I got the idea to use SuperClean, from a thread at AgapeModels, in which someone demonstrated using it to remove the chrome from the Tamiya chromed P-51D kit. I was building the Monogram Red Baron hot rod at the time, and I wanted to strip the chrome from all of the chromed sprues. Yes, insane, but AMS kicked in, and I needed to be able to clean up seams and sprue gates, so, I was going to repaint everything anyway.
I used an old glass baking dish, round, about 9 inches across. I poured some SC into the dish and placed one of the sprues in the bath. Within seconds, the chrome began to dissolve into the solution. In two minutes, the chrome was gone, and what was left was the styrene, literally squeaky-clean.
From there, I tried it on some old metal figures that I bought for repainting. I found that paint took a little longer to soften and dissolve than the thin layer of chrome plating did, but still, in about 5 minutes, paint had dissolved into the solution, and I removed the piece. The paint rubbed off, and rinsed off under a faucet. I used an old toothbrush to scrub away more stubborn spots. I needed to do a little picking at relief areas to remove the paint embedded there, and I have since found that I'll do a couple of passes when removing paint. But when I used oven cleaner, I had the same experience, and that required good ventilation and gloves. It's a good idea to work in a well-ventilated environment, anyway, but SC is not nearly as caustic or volatile. I use glass jars of various sizes and keep several batches going at any given time.
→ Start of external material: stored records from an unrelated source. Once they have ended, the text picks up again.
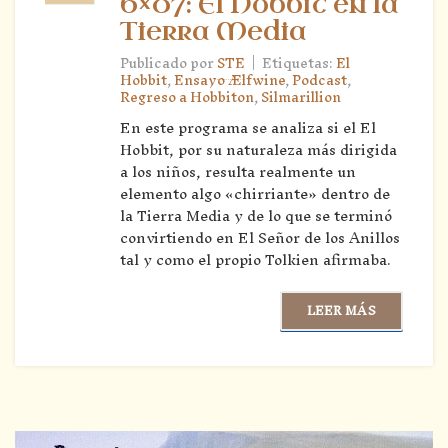
6×07: El Hobbit en la
Tierra Media
|
Publicado por
STE
Etiquetas:
El
Hobbit
,
Ensayo Ælfwine
,
Podcast
,
Regreso a Hobbiton
,
Silmarillion
En este programa se analiza si el El
Hobbit, por su naturaleza más dirigida
a los niños, resulta realmente un
elemento algo «chirriante» dentro de
la Tierra Media y de lo que se terminó
convirtiendo en El Señor de los Anillos
tal y como el propio Tolkien afirmaba.
LEER MÁS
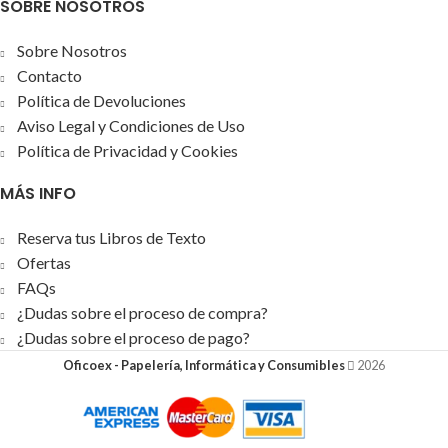
SOBRE NOSOTROS
Sobre Nosotros
Contacto
Política de Devoluciones
Aviso Legal y Condiciones de Uso
Política de Privacidad y Cookies
MÁS INFO
Reserva tus Libros de Texto
Ofertas
FAQs
¿Dudas sobre el proceso de compra?
¿Dudas sobre el proceso de pago?
Oficoex - Papelería, Informática y Consumibles
2026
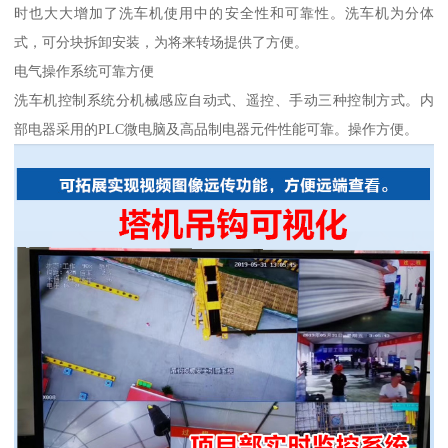
时也大大增加了洗车机使用中的安全性和可靠性。洗车机为分体
式，可分块拆卸安装，为将来转场提供了方便。
电气操作系统可靠方便
洗车机控制系统分机械感应自动式、遥控、手动三种控制方式。内
部电器采用的PLC微电脑及高品制电器元件性能可靠。操作方便。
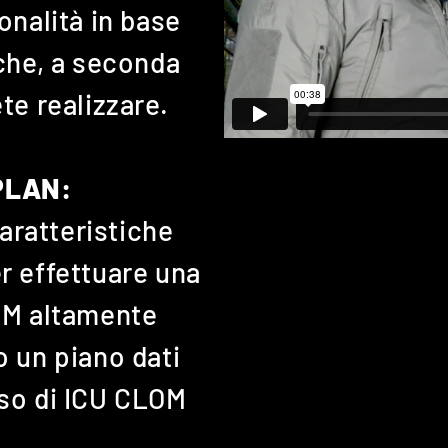
onalità in base
iche, a seconda
te realizzare.
PLAN:
caratteristiche
r effettuare una
OM altamente
o un piano dati
uso di ICU CLOM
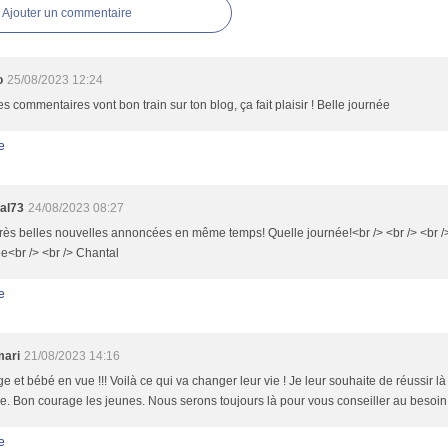
Ajouter un commentaire
o
25/08/2023 12:24
es commentaires vont bon train sur ton blog, ça fait plaisir ! Belle journée
e
al73
24/08/2023 08:27
rès belles nouvelles annoncées en même temps! Quelle journée!<br /> <br /> <br /
e<br /> <br /> Chantal
e
mari
21/08/2023 14:16
e et bébé en vue !!! Voilà ce qui va changer leur vie ! Je leur souhaite de réussir 
. Bon courage les jeunes. Nous serons toujours là pour vous conseiller au besoin :
e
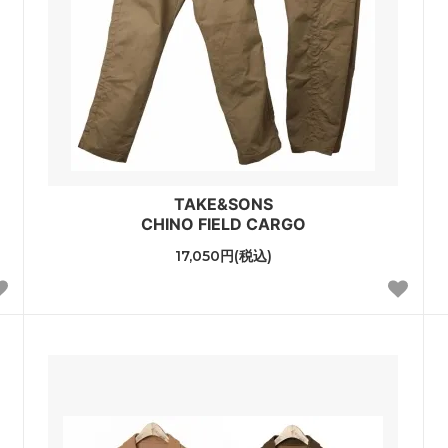
TAKE&SONS
CHINO FIELD CARGO
17,050円(税込)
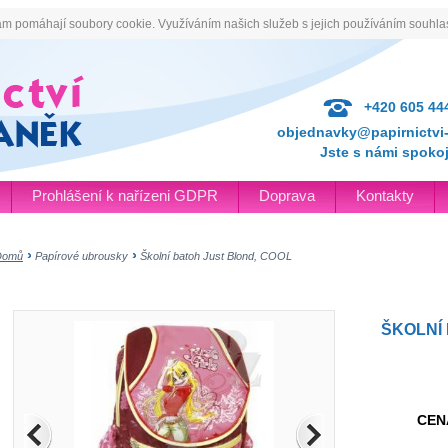
ám pomáhají soubory cookie. Využíváním našich služeb s jejich používáním souhlas
+420 605 44
objednavky@papirnictvi-
Jste s námi spoko
Prohlášení k nařízeni GDPR
Doprava
Kontakty
Domů
Papírové ubrousky
Školní batoh Just Blond, COOL
ŠKOLNÍ
CEN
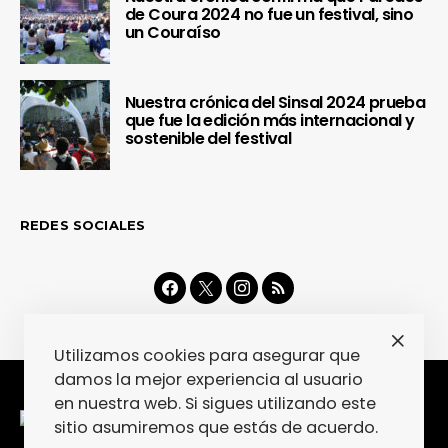
de Coura 2024 no fue un festival, sino
un Couraíso
Nuestra crónica del Sinsal 2024 prueba
que fue la edición más internacional y
sostenible del festival
REDES SOCIALES
Utilizamos cookies para asegurar que
damos la mejor experiencia al usuario
en nuestra web. Si sigues utilizando este
sitio asumiremos que estás de acuerdo.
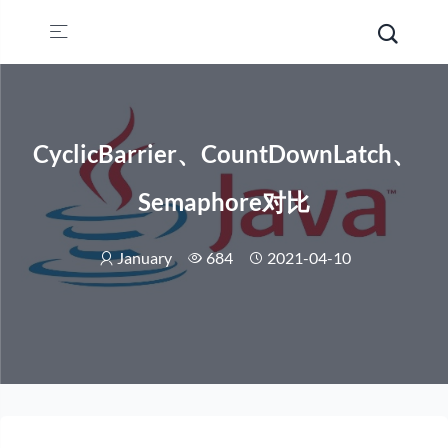
CyclicBarrier、CountDownLatch、
Semaphore对比
January
684
2021-04-10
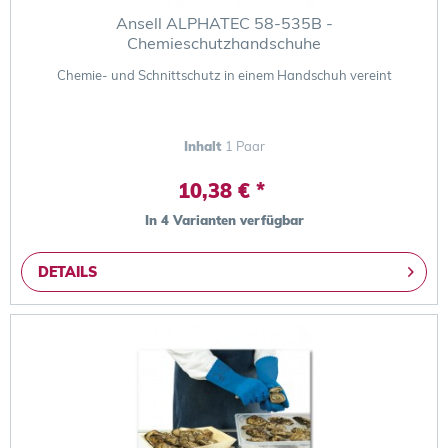
Ansell ALPHATEC 58-535B -
Chemieschutzhandschuhe
Chemie- und Schnittschutz in einem Handschuh vereint
Inhalt
1 Paar
10,38 € *
In 4 Varianten verfügbar
DETAILS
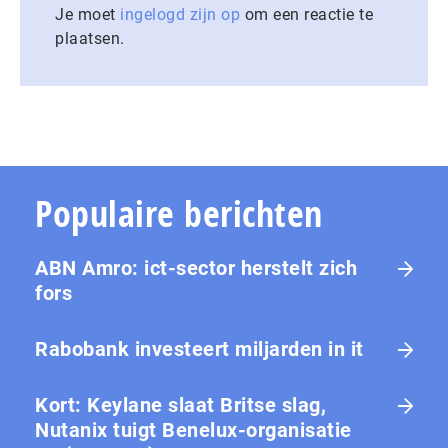
Je moet
ingelogd zijn op
om een reactie te
plaatsen.
Populaire berichten
ABN Amro: ict-sector herstelt zich
fors
Rabobank investeert miljarden in it
Kort: Keylane slaat Britse slag,
Nutanix tuigt Benelux-organisatie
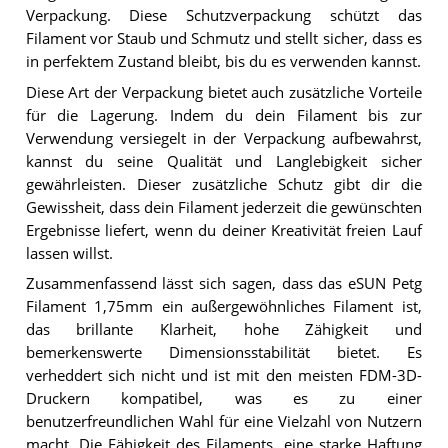
Verpackung. Diese Schutzverpackung schützt das
Filament vor Staub und Schmutz und stellt sicher, dass es
in perfektem Zustand bleibt, bis du es verwenden kannst.
Diese Art der Verpackung bietet auch zusätzliche Vorteile
für die Lagerung. Indem du dein Filament bis zur
Verwendung versiegelt in der Verpackung aufbewahrst,
kannst du seine Qualität und Langlebigkeit sicher
gewährleisten. Dieser zusätzliche Schutz gibt dir die
Gewissheit, dass dein Filament jederzeit die gewünschten
Ergebnisse liefert, wenn du deiner Kreativität freien Lauf
lassen willst.
Zusammenfassend lässt sich sagen, dass das eSUN Petg
Filament 1,75mm ein außergewöhnliches Filament ist,
das brillante Klarheit, hohe Zähigkeit und
bemerkenswerte Dimensionsstabilität bietet. Es
verheddert sich nicht und ist mit den meisten FDM-3D-
Druckern kompatibel, was es zu einer
benutzerfreundlichen Wahl für eine Vielzahl von Nutzern
macht. Die Fähigkeit des Filaments, eine starke Haftung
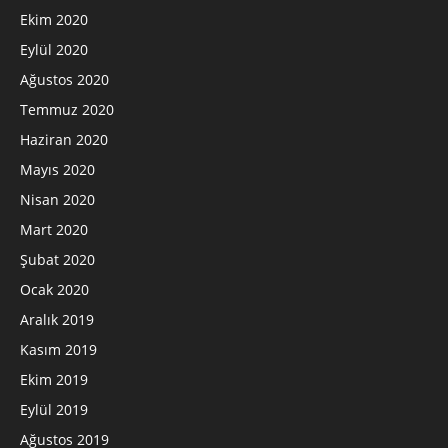
Ekim 2020
Eylül 2020
Ağustos 2020
Temmuz 2020
Haziran 2020
Mayıs 2020
Nisan 2020
Mart 2020
Şubat 2020
Ocak 2020
Aralık 2019
Kasım 2019
Ekim 2019
Eylül 2019
Ağustos 2019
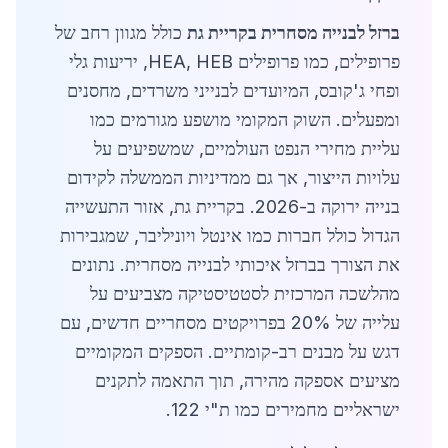
ברזל לבנייה מסחרית בקריית גת
כולל מגוון רחב של
פרופילים, כמו פרופילים HEA, HEB, יריעות גלי
ופחי ג'קובס, המיועדים לבנייני משרדים, מחסנים
ומפעלים. השוק המקומי מושפע מגורמים כמו
עליית מחירי הנפט העולמיים, שמשפיעים על
עלויות הייצור, אך גם ממדיניות הממשלה לקידום
בנייה ירוקה ב-2026. בקריית גת, אזור התעשייה
הגדול כולל חברות כמו אינטל ויוניליבר, שמגבירות
את הצורך בברזל איכותי לבנייה מסחרית. נתונים
מהלשכה המרכזית לסטטיסטיקה מצביעים על
עלייה של 20% בפרויקטים מסחריים חדשים, עם
דגש על מבנים רב-קומתיים. הספקים המקומיים
מציעים אספקה מהירה, תוך התאמה לתקנים
ישראליים מחמירים כמו ת"י 122.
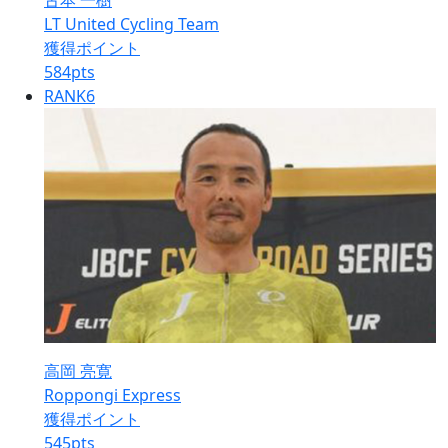
古本 一樹
LT United Cycling Team
獲得ポイント
584
pts
RANK
6
高岡 亮寛
Roppongi Express
獲得ポイント
545
pts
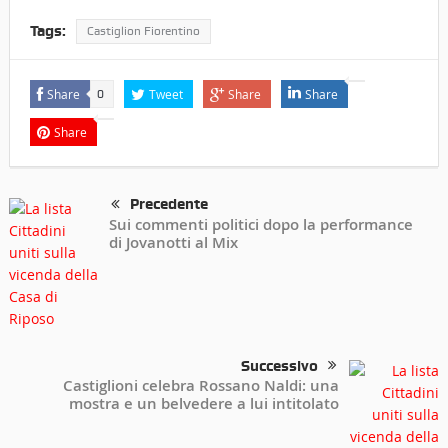
Tags:
Castiglion Fiorentino
Share
Tweet
Share
Share
0
Share
Precedente
Sui commenti politici dopo la performance
di Jovanotti al Mix
Successivo
Castiglioni celebra Rossano Naldi: una
mostra e un belvedere a lui intitolato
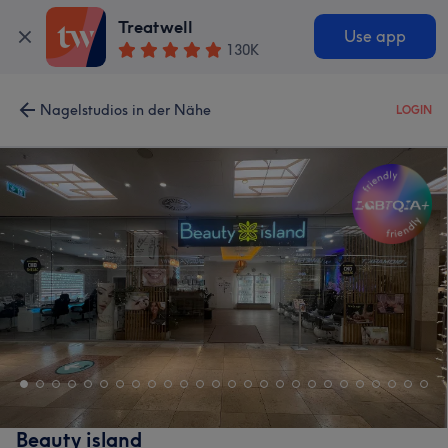
Treatwell
Use app
130K
Nagelstudios in der Nähe
LOGIN
Beauty island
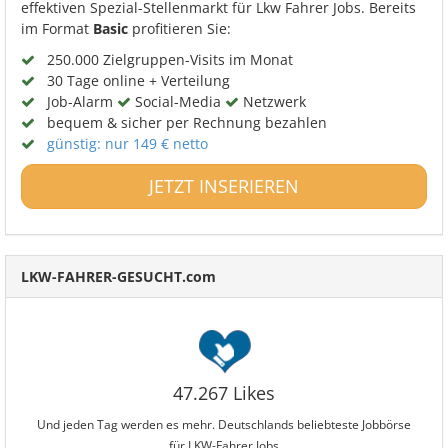
effektiven Spezial-Stellenmarkt für Lkw Fahrer Jobs. Bereits
im Format
Basic
profitieren Sie:
250.000 Zielgruppen-Visits im Monat
30 Tage online + Verteilung
Job-Alarm
Social-Media
Netzwerk
bequem & sicher per Rechnung bezahlen
günstig: nur 149 € netto
JETZT INSERIEREN
LKW-FAHRER-GESUCHT.com
47.267 Likes
Und jeden Tag werden es mehr. Deutschlands beliebteste Jobbörse
für LKW-Fahrer Jobs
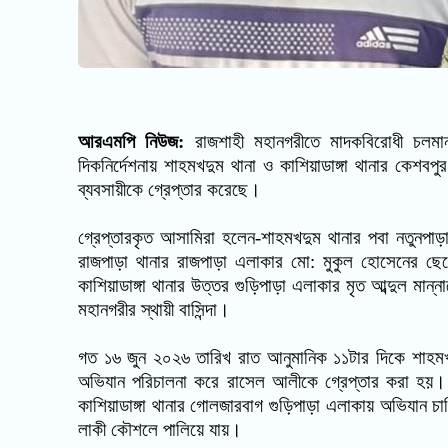
আরএমপি নিউজ:
রাজশাহী মহানগরীতে মাদকবিরোধী চলমা
দিকনির্দেশনায় শাহমখদুম থানা ও কাশিয়াডাঙ্গা থানার কেশব
ব্যবসায়ীকে গ্রেপ্তার করেছে।
গ্রেপ্তারকৃত আসামিরা হলেন
-
শাহমখদুম থানার পবা নতুনপ
রাজপাড়া থানার রাজপাড়া এলাকার মো: মুকুল হোসেনের ছ
কাশিয়াডাঙ্গা থানার উত্তর গুড়িপাড়া এলাকার মৃত আব্দুল মান্
মহানগরীর স্থায়ী বাসিন্দা।
গত ১৬ জুন ২০২৬ তারিখ রাত আনুমানিক ১১টার দিকে শাহমখ
অভিযান পরিচালনা করে রাসেল আলীকে গ্রেপ্তার করা হয়।
কাশিয়াডাঙ্গা থানার গোলজারবাগ গুড়িপাড়া এলাকায় অভিযান চ
লাকী কৌশলে পালিয়ে যায়।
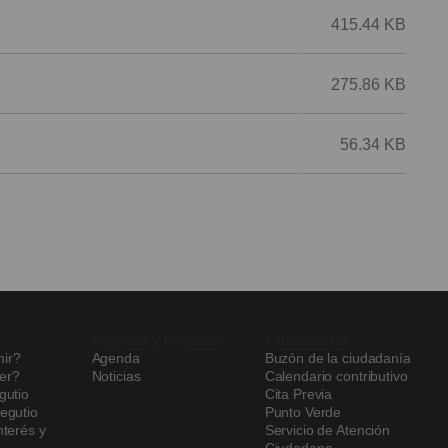
415.44 KB
275.86 KB
56.34 KB
Agenda y noticias
Ciudadanía
ir?
Agenda
Buzón de la ciudadanía
er?
Noticias
Calendario contributivo
gutio
Cita Previa
egutio
Punto Verde
nterés y
Servicio de Atención
Ciudadana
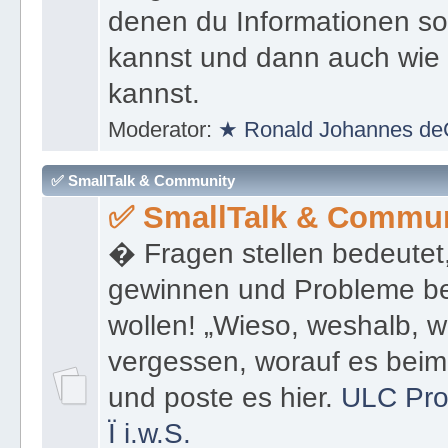
denen du Informationen sof
kannst und dann auch wie 
kannst.
Moderator:
★ Ronald Johannes de
✅ SmallTalk & Community
✅ SmallTalk & Commun
� Fragen stellen bedeutet
gewinnen und Probleme be
wollen! „Wieso, weshalb, w
vergessen, worauf es bei
und poste es hier.
ULC Pro
Ï
i.w.S.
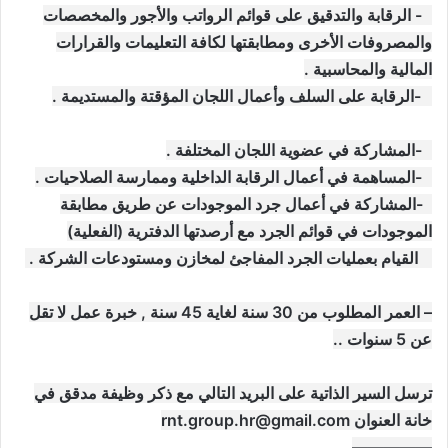
3- الرقابة والتدقيق على قوائم الرواتب والأجور والمخصصات
والمصروفات الأخرى ومطابقتها لكافة التعليمات والقرارات
المالية والمحاسبية .
4-الرقابة على السلف وأعمال اللجان المؤقتة والمستديمة .
5-المشاركة في عضوية اللجان المختلفة .
6-المساهمة في أعمال الرقابة الداخلية وممارسة الصلاحيات .
7-المشاركة في أعمال جرد الموجودات عن طريق مطابقة
الموجودات في قوائم الجرد مع أرصدتها الدفترية (الفعلية)
8 القيام بعمليات الجرد المفاجئ لمخازن ومستودعات الشركة .
– العمر المطلوب من 30 سنة لغاية 45 سنة , خبرة عمل لا تقل
عن 5 سنوات ..
ترسل السير الذاتية على البريد التالي مع ذكر وظيفة مدقق في
خانة العنوان
rnt.group.hr@gmail.com
—————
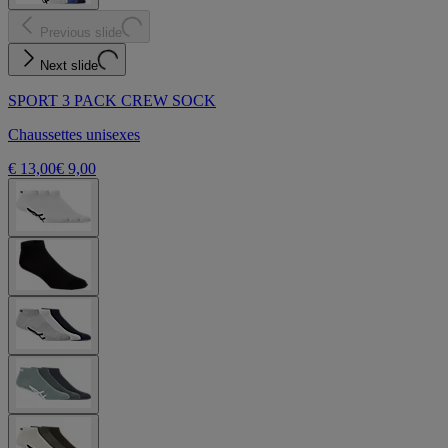
Previous slide
Next slide
SPORT 3 PACK CREW SOCK
Chaussettes unisexes
€ 13,00
€ 9,00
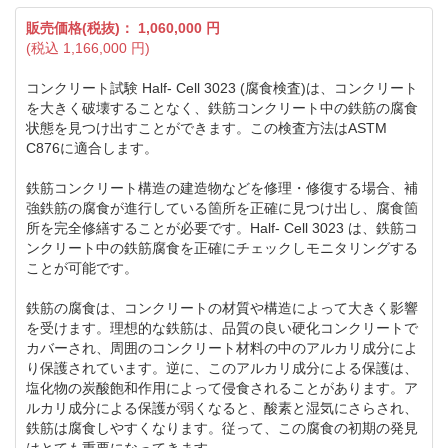
販売価格(税抜)：
1,060,000
円
(税込
1,166,000
円)
コンクリート試験 Half- Cell 3023 (腐食検査)は、コンクリート
を大きく破壊することなく、鉄筋コンクリート中の鉄筋の腐食
状態を見つけ出すことができます。この検査方法はASTM
C876に適合します。
鉄筋コンクリート構造の建造物などを修理・修復する場合、補
強鉄筋の腐食が進行している箇所を正確に見つけ出し、腐食箇
所を完全修繕することが必要です。Half- Cell 3023 は、鉄筋コ
ンクリート中の鉄筋腐食を正確にチェックしモニタリングする
ことが可能です。
鉄筋の腐食は、コンクリートの材質や構造によって大きく影響
を受けます。理想的な鉄筋は、品質の良い硬化コンクリートで
カバーされ、周囲のコンクリート材料の中のアルカリ成分によ
り保護されています。逆に、このアルカリ成分による保護は、
塩化物の炭酸飽和作用によって侵食されることがあります。ア
ルカリ成分による保護が弱くなると、酸素と湿気にさらされ、
鉄筋は腐食しやすくなります。従って、この腐食の初期の発見
はとても重要になってきます。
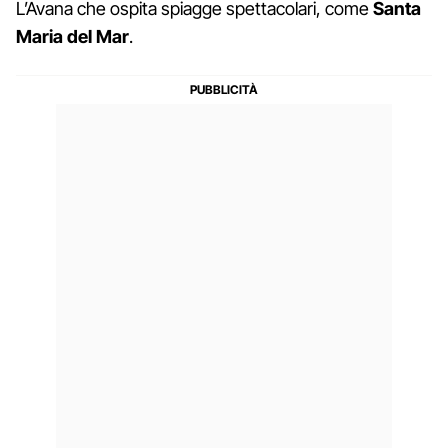
L’Avana che ospita spiagge spettacolari, come
Santa
Maria del Mar
.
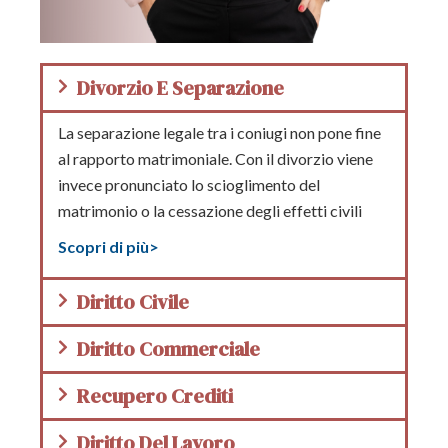
Divorzio E Separazione
La separazione legale tra i coniugi non pone fine
al rapporto matrimoniale. Con il divorzio viene
invece pronunciato lo scioglimento del
matrimonio o la cessazione degli effetti civili
Scopri di più>
Diritto Civile
Diritto Commerciale
Recupero Crediti
Diritto Del Lavoro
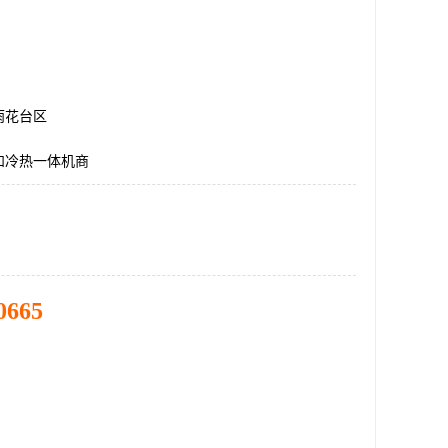
雨花台区
和冷热一体机商
0665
As far as spot-removal goes, removing paint from a specific spot, while preserving the surrounding painted area, here is a figure on which I had to do that. I messed up her one eye:
and I didn't want to strip the whole figure. So I used an old paint brush to apply some SC and I was able to remove the paint just from her face:
It took a couple of passes, and I had to be careful, but it worked pretty well. Here's where that figure is now, by the way:
I just find it particularly easy to work with, and since a batch can be used over and over, it's cost-effective, at arond eight bucks a gallon at WalMart. And since it's a de-greaser, it has household cleaning uses, even.....cleaning the oven.
I haven't abandoned other solvents completely. I still use mineral spirits and lacquer thinner, or water or isopropyl, as appropriate. But for stripping paint, this is what I now use.